**Your assignment:** Restate word for word the opening line of the data below and every line after it until the line with "komentovaných prohlídek konaných", that line too, but not the pictures.

**Dataset records:**
************
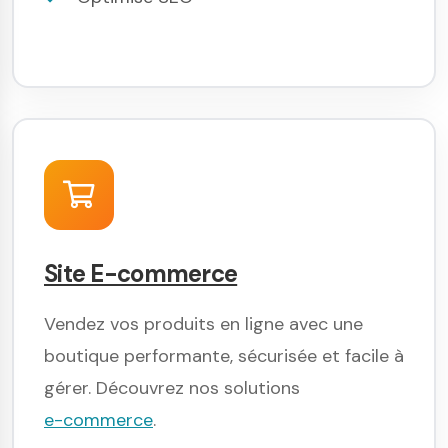
Site E-commerce
Vendez vos produits en ligne avec une
boutique performante, sécurisée et facile à
gérer. Découvrez nos solutions
e-commerce
.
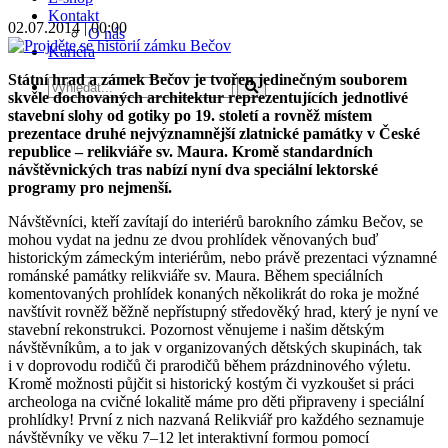
Kontakt
02.07.2014 | 00:00
O nás
Kariéra
Státní hrad a zámek Bečov je tvořen jedinečným souborem
skvěle dochovaných architektur reprezentujících jednotlivé
stavební slohy od gotiky po 19. století a rovněž místem
prezentace druhé nejvýznamnější zlatnické památky v České
republice – relikviáře sv. Maura. Kromě standardních
návštěvnických tras nabízí nyní dva speciální lektorské
programy pro nejmenší.
Návštěvníci, kteří zavítají do interiérů barokního zámku Bečov, se
mohou vydat na jednu ze dvou prohlídek věnovaných buď
historickým zámeckým interiérům, nebo právě prezentaci významné
románské památky relikviáře sv. Maura. Během speciálních
komentovaných prohlídek konaných několikrát do roka je možné
navštívit rovněž běžně nepřístupný středověký hrad, který je nyní ve
stavební rekonstrukci. Pozornost věnujeme i našim dětským
návštěvníkům, a to jak v organizovaných dětských skupinách, tak
i v doprovodu rodičů či prarodičů během prázdninového výletu.
Kromě možnosti půjčit si historický kostým či vyzkoušet si práci
archeologa na cvičné lokalitě máme pro děti připraveny i speciální
prohlídky! První z nich nazvaná Relikviář pro každého seznamuje
návštěvníky ve věku 7–12 let interaktivní formou pomocí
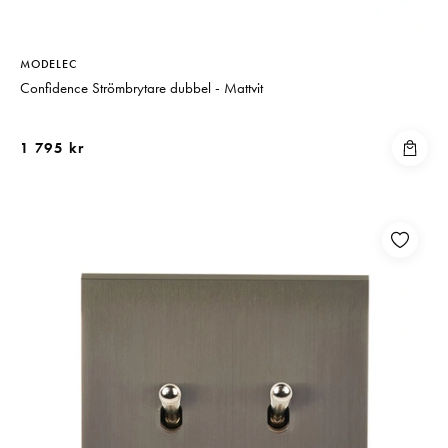
MODELEC
Confidence Strömbrytare dubbel - Mattvit
1 795 kr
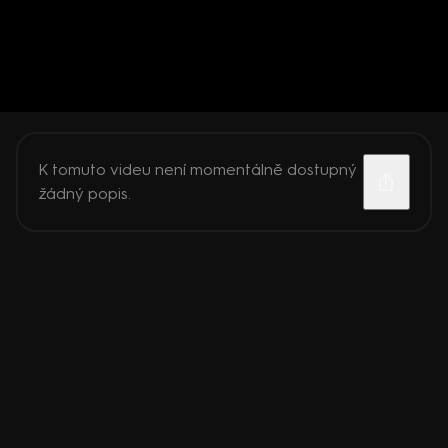
K tomuto videu není momentálně dostupný
žádný popis.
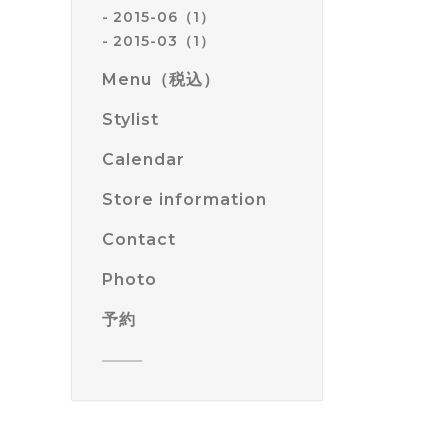
2015-06（1）
2015-03（1）
Menu（税込）
Stylist
Calendar
Store information
Contact
Photo
予約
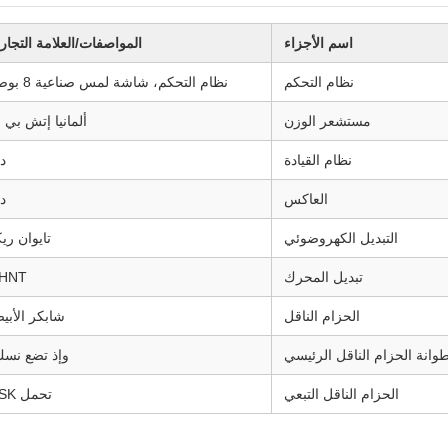
اسم الأجزاء
المواصفات/العلامة التجار
نظام التحكم
نظام التحكم، شاشة لمس صناعية 8 بوصة
مستشعر الوزن
ألمانيا إتش بي 
نظام القيادة
دل
العاكس
دل
التبديل الكهروضوئي
تايوان ري
تبديل المحرك
HNT
الحزام الناقل
شابكر الأبي
وانة الحزام الناقل الرئيسي
وإذ تضع نسك
الحزام الناقل التبعي
تحمل NSK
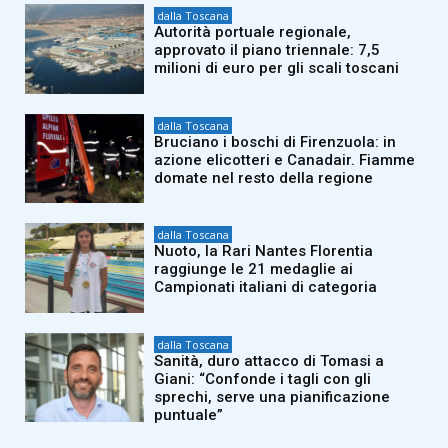
dalla Toscana
Autorità portuale regionale,
approvato il piano triennale: 7,5
milioni di euro per gli scali toscani
dalla Toscana
Bruciano i boschi di Firenzuola: in
azione elicotteri e Canadair. Fiamme
domate nel resto della regione
dalla Toscana
Nuoto, la Rari Nantes Florentia
raggiunge le 21 medaglie ai
Campionati italiani di categoria
dalla Toscana
Sanità, duro attacco di Tomasi a
Giani: “Confonde i tagli con gli
sprechi, serve una pianificazione
puntuale”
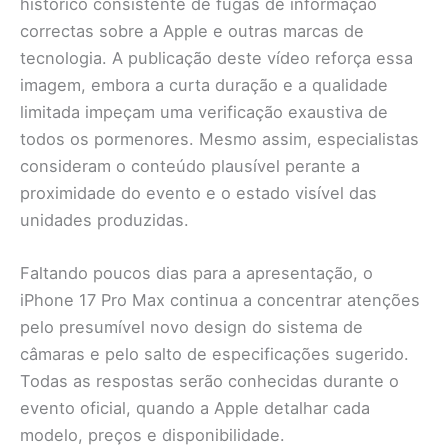
histórico consistente de fugas de informação
correctas sobre a Apple e outras marcas de
tecnologia. A publicação deste vídeo reforça essa
imagem, embora a curta duração e a qualidade
limitada impeçam uma verificação exaustiva de
todos os pormenores. Mesmo assim, especialistas
consideram o conteúdo plausível perante a
proximidade do evento e o estado visível das
unidades produzidas.
Faltando poucos dias para a apresentação, o
iPhone 17 Pro Max continua a concentrar atenções
pelo presumível novo design do sistema de
câmaras e pelo salto de especificações sugerido.
Todas as respostas serão conhecidas durante o
evento oficial, quando a Apple detalhar cada
modelo, preços e disponibilidade.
************
**Response area:**
Site E-commerce
Vendez vos produits en ligne avec une
boutique performante, sécurisée et facile à
gérer. Découvrez nos solutions
e-commerce
.
Kontakt
02.07.2014 | 00:00
O nás
Kariéra
Státní hrad a zámek Bečov je tvořen jedinečným souborem
skvěle dochovaných architektur reprezentujících jednotlivé
stavební slohy od gotiky po 19. století a rovněž místem
prezentace druhé nejvýznamnější zlatnické památky v České
republice – relikviáře sv. Maura. Kromě standardních
návštěvnických tras nabízí nyní dva speciální lektorské
programy pro nejmenší.
Návštěvníci, kteří zavítají do interiérů barokního zámku Bečov, se
mohou vydat na jednu ze dvou prohlídek věnovaných buď
historickým zámeckým interiérům, nebo právě prezentaci významné
románské památky relikviáře sv. Maura. Během speciálních
komentovaných prohlídek konaných několikrát do roka je možné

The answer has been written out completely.